Eclipse of the Sun
- First edition
- Author: Phil Whitaker
- Cover artist: Christopher Corr
- Language: English
- Publisher: Phoenix Books
- Publication date: 11 Aug 1997
- Publication place: United Kingdom
- Media type: Print
- Pages: 264
- ISBN: 1-86159-083-0

= Eclipse of the Sun (novel) =

1997 debut novel by Phil Whitaker

Eclipse of the Sun is the debut novel by English author Phil Whitaker. It won the John Llewellyn Rhys Prize in 1997, a Betty Trask Award in 1998, and was shortlisted for the 1997 Whitbread First Novel Award.

== Plot Introduction ==
Set in a small Indian town in 1995 where Rajesh Deshpande, an insecure, isolated science teacher is smitten by the new English tutor, but struggles to find a way to meet her. Then he learns about the forthcoming solar eclipse which appears to provide the ideal opportunity to impress her. Meanwhile, his faithful but superstitious wife Sumila determines to restore his love for her with the help of the Hindu gods and under the counsel of her overbearing mother.

==Reception==
Mary Loudon writing in The Times states that despite never having been to India, the author "has managed with exquisite sensitivity to capture the feel and the tone of the country." Loudon does criticize the novels 'lack of pace and colour', explaining that "To set up a debate about science versus religion in contemporary India is a great idea, but the execution of it is a little slow and a little dry, and to my mind the novel is too long." But she concludes "Nevertheless, Whitaker is a thoughtful and imaginative writer, who bends to his subject and characters with rare humility and commitment. He is yet to find a confident authorial voice and a strong identifying style, but with time he may well do so".

James Simmons in The Spectator has no such reservations and calls the novel 'a little masterpiece', writing "Because of its familiar subject and the naiveté of the characters one might be inclined to put this book aside after the first chapter, but it is well worth persevering with because Whitaker is so genuinely inventive. The characters are always surprising you and contributing something subtle and interesting to the theme. Perhaps economy is the key to Whitaker's brilliance.

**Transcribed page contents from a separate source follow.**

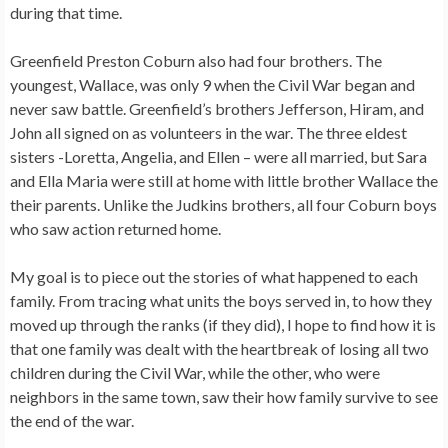
during that time.
Greenfield Preston Coburn also had four brothers. The
youngest, Wallace, was only 9 when the Civil War began and
never saw battle. Greenfield’s brothers Jefferson, Hiram, and
John all signed on as volunteers in the war. The three eldest
sisters -Loretta, Angelia, and Ellen – were all married, but Sara
and Ella Maria were still at home with little brother Wallace the
their parents. Unlike the Judkins brothers, all four Coburn boys
who saw action returned home.
My goal is to piece out the stories of what happened to each
family. From tracing what units the boys served in, to how they
moved up through the ranks (if they did), I hope to find how it is
that one family was dealt with the heartbreak of losing all two
children during the Civil War, while the other, who were
neighbors in the same town, saw their how family survive to see
the end of the war.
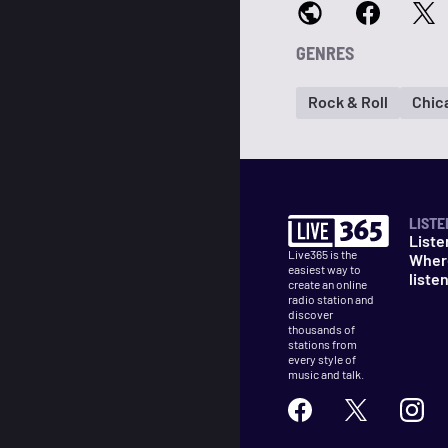
GENRES
Rock & Roll
Chic
LISTE
Liste
Live365 is the
Wher
easiest way to
liste
create an online
radio station and
discover
thousands of
stations from
every style of
music and talk.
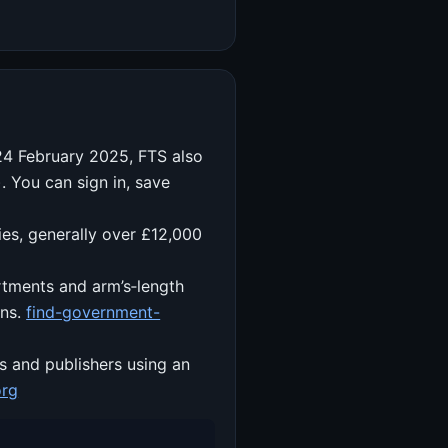
 24 February 2025, FTS also
 You can sign in, save
ies, generally over £12,000
rtments and arm’s‑length
ons.
find-government-
s and publishers using an
org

Nothing is overdone."

Trevor Lewis in The Sunday Times is also positive, "It is a pleasant surprise to find an English writer who deftly evokes both the peculiar flavours of modern Indian life and the rhythms of subcontinental literature as a whole. Whitaker's novel plays off the themes of rationalism and spirituality, sculpting them into a leisurely comedy" and concludes "A generously humoured, genuinely humane account of infatuation and heartbreak".